ANDREA SEABROOK, host:
Sometimes life in your neighborhood can change for the better. Commentator Daniel Pinkwater has proof. The culinary landscape in his town has suddenly been transformed, and he says, it's almost impossible to believe.
DANIEL PINKWATER: Let me see. How am I going to describe this without insulting all my neighbors? I have it. I'll change the name of the town. So if you are in Jekyll(ph) Park, New York, on a section of Route 9G, it's trailer parks with crummy stores and a couple of garages, and the folks you see around there are on the evolutionary trek to country music, but have yet to arrive.
Now, along that stretch of road, if for some reason you decided to eat something, it used to be you could get a shocking slice of pizza - well, not pizza exactly but something resembling pizza that tasted more like the box pizza comes in. You could get a scary hotdog. And there were one or two places that offered the Hudson Valley national dish, the Jitterbug. A Jitterbug is a slice of Wonder Bread topped with a slice of tepid meatloaf, which is topped in turn with a mound of mashed potatoes and brown gravy over all. Yum. And this has been Route 9G for all the years I have lived here, until lately.
First, Angelina's opened up, a pizzeria. What prompted me to even cross the threshold, I cannot say. Lifelong glutton though I am, self-preservation is the strongest instinct. I think I was having a fight with my wife and wanted to do something anti-social. So I dragged her in. And lo, it is not only a good pizzeria, it is an excellent one, plus you could order things like Soupe de peche, and a variety of soups, which are from heaven. What the heck? What is it doing here?

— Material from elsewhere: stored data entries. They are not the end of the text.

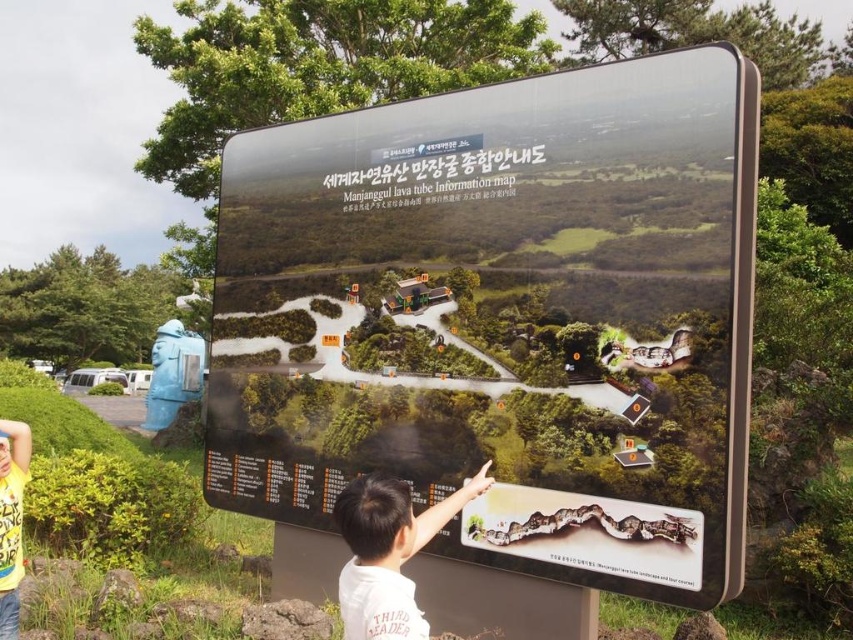 Question: Is glossy plastic billboard at center thinner than yellow t-shirt at lower left?

Choices:
 (A) yes
 (B) no

Answer: (B)

Question: Which point is closer to the camera?

Choices:
 (A) (543, 465)
 (B) (16, 440)

Answer: (A)

Question: Is glossy plastic billboard at center below white cotton shirt at center?

Choices:
 (A) yes
 (B) no

Answer: (B)

Question: Which object is the farthest from the yellow t-shirt at lower left?

Choices:
 (A) glossy plastic billboard at center
 (B) white cotton shirt at center

Answer: (A)

Question: Which object appears closest to the camera in this image?

Choices:
 (A) white cotton shirt at center
 (B) yellow t-shirt at lower left

Answer: (A)

Question: Is glossy plastic billboard at center further to camera compared to white cotton shirt at center?

Choices:
 (A) no
 (B) yes

Answer: (B) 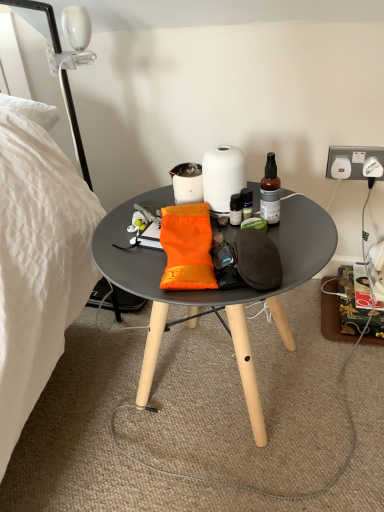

Then, a few months later on the site of several former horrid flyspecked delis that failed opens a Mariachi, a Mexican place. This cannot be. Miss Doogaduff(ph), I said to my wife. We never considered setting foot, but our vet was from Texas, moves his practice to just down the road, and gave it his Texan and veterinarian stamp of approval. We ordered tacos and Chilies Rellenos, both great. This was getting surreal.
Then, just today, on the site of the most depressing soft ice cream stand in the hemisphere, we discover a new establishment with not only real Italian ices and gelato, but the best ices and gelato there can be. So this stretch of hillbilly highway, without hills even, is all of a sudden turning into slob gourmet row. I am uneasy.
On radio stations popular with residents of this very neighborhood, there are guys talking about the end of times as predicted by some bible or other. Weird things start to take place and then it's all over for this Earth we live on. Not being one of the elect, I prefer to take a pass on the whole phenomenon.
But I'm going to order what might be my last bowl of Chicken Wild Rice Soup at Angelina's, just in case.
SEABROOK: Daniel Pinkwater lives and eats very well in New York's Hudson River Valley.